Saved entries:

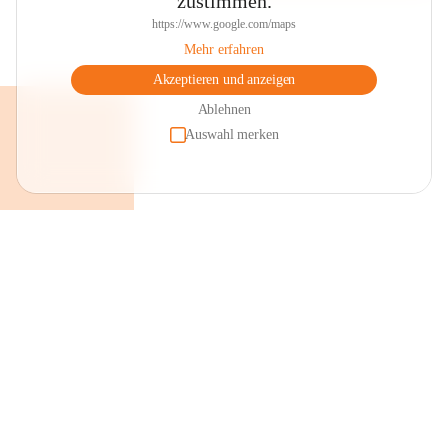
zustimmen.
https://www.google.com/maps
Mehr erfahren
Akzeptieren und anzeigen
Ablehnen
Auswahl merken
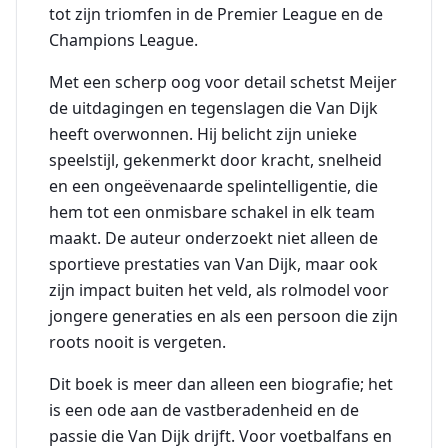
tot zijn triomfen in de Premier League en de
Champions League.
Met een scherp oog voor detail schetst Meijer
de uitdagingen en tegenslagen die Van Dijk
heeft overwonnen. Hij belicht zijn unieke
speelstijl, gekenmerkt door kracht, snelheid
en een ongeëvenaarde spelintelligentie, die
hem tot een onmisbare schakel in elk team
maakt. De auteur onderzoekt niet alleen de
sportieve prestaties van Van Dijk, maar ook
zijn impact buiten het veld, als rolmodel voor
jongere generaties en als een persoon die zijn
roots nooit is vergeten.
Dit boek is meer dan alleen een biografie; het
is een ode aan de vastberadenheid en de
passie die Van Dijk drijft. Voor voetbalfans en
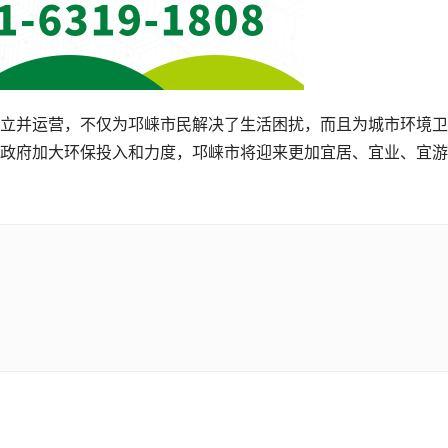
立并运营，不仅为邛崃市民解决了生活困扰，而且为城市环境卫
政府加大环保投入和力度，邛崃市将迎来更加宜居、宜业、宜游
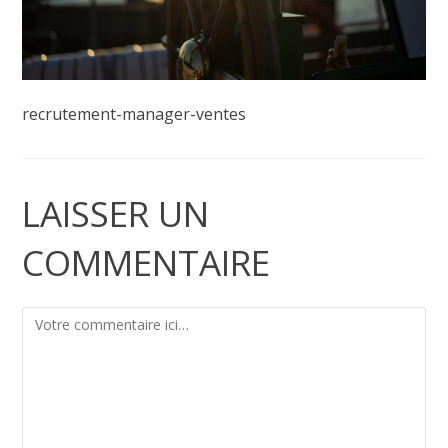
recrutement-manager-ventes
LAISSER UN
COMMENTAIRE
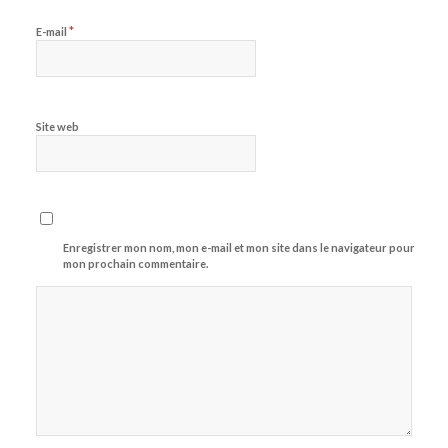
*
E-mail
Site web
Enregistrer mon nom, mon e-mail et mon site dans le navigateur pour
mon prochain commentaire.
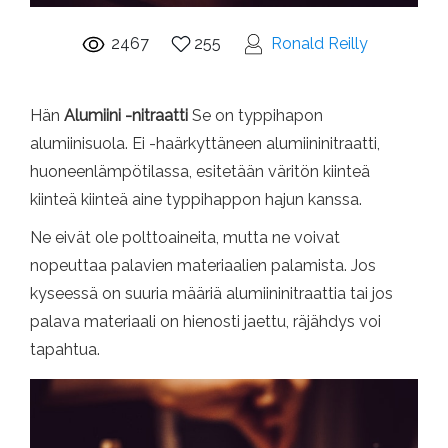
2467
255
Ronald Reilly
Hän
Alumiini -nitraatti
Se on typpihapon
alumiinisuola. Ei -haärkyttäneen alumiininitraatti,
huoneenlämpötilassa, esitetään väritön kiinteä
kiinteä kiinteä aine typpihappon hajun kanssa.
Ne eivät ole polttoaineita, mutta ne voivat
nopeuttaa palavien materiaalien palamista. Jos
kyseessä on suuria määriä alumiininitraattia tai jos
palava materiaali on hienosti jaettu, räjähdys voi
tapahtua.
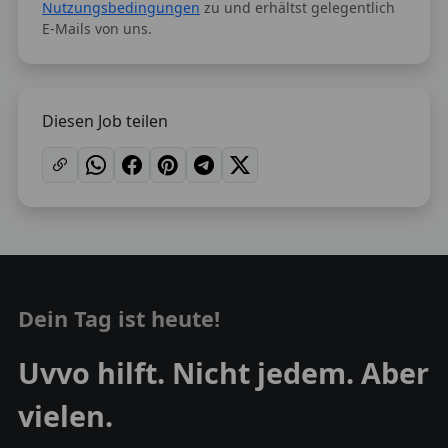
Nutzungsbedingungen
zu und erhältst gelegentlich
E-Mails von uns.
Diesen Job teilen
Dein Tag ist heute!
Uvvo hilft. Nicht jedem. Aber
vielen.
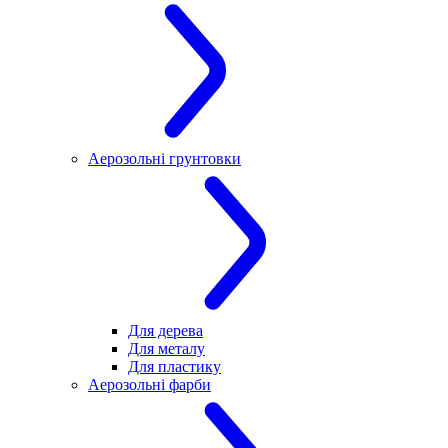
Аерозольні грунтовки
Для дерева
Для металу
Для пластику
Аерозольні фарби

--

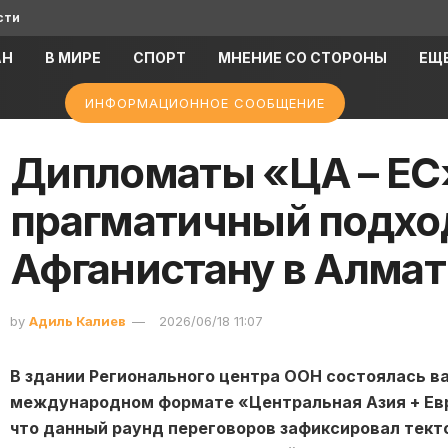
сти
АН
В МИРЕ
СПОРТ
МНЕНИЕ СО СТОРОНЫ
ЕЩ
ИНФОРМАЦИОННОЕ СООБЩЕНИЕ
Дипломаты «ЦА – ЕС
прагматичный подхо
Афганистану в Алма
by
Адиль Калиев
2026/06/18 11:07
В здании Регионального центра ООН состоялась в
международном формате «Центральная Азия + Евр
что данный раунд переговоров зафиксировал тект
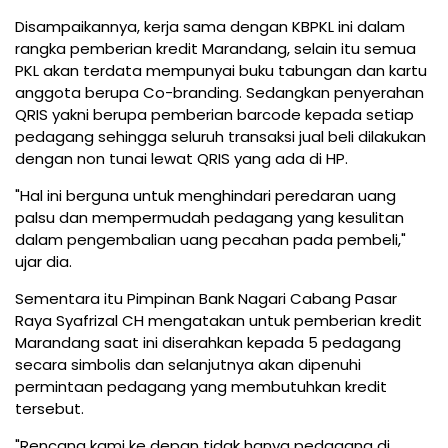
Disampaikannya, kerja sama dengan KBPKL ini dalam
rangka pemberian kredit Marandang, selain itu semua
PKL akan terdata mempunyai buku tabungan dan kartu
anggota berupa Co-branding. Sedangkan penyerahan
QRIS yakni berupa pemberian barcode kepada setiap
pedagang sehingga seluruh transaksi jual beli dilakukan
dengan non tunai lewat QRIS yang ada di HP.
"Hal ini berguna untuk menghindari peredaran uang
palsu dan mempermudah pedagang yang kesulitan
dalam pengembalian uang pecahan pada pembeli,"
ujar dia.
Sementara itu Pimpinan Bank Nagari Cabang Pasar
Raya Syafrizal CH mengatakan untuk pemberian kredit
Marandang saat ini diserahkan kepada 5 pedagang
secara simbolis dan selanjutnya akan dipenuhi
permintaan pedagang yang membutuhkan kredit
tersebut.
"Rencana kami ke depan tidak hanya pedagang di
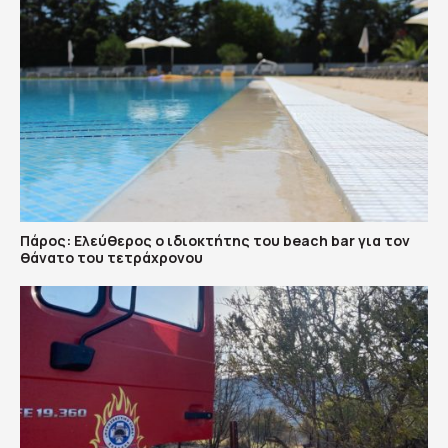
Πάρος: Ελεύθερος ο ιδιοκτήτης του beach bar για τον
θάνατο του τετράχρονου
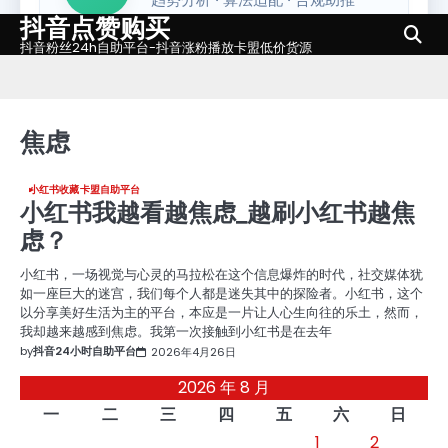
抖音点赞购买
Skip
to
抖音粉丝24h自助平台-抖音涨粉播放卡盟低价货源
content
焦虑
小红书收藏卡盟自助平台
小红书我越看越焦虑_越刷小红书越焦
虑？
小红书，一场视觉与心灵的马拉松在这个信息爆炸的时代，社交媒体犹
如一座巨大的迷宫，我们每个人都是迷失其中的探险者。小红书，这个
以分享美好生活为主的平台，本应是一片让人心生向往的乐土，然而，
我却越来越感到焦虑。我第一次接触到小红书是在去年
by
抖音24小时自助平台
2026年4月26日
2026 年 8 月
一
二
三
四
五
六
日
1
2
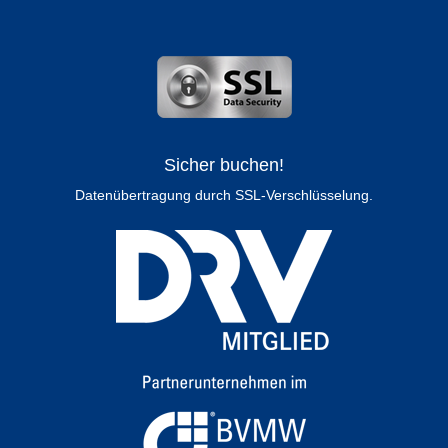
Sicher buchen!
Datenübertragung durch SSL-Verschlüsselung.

### Aim of the exercise
Reproduce exactly the lines of the data above that run from the line with "recrutement-manager-ventes" down to the line with "alumiinisuola. Ei -haärkyttäneen", both ends included. Pictures do not belong in the copy.

### Finished task
recrutement-manager-ventes
LAISSER UN
COMMENTAIRE
*
E-mail
Site web
Enregistrer mon nom, mon e-mail et mon site dans le navigateur pour
mon prochain commentaire.
2467
255
Ronald Reilly
Hän
Alumiini -nitraatti
Se on typpihapon
alumiinisuola. Ei -haärkyttäneen alumiininitraatti,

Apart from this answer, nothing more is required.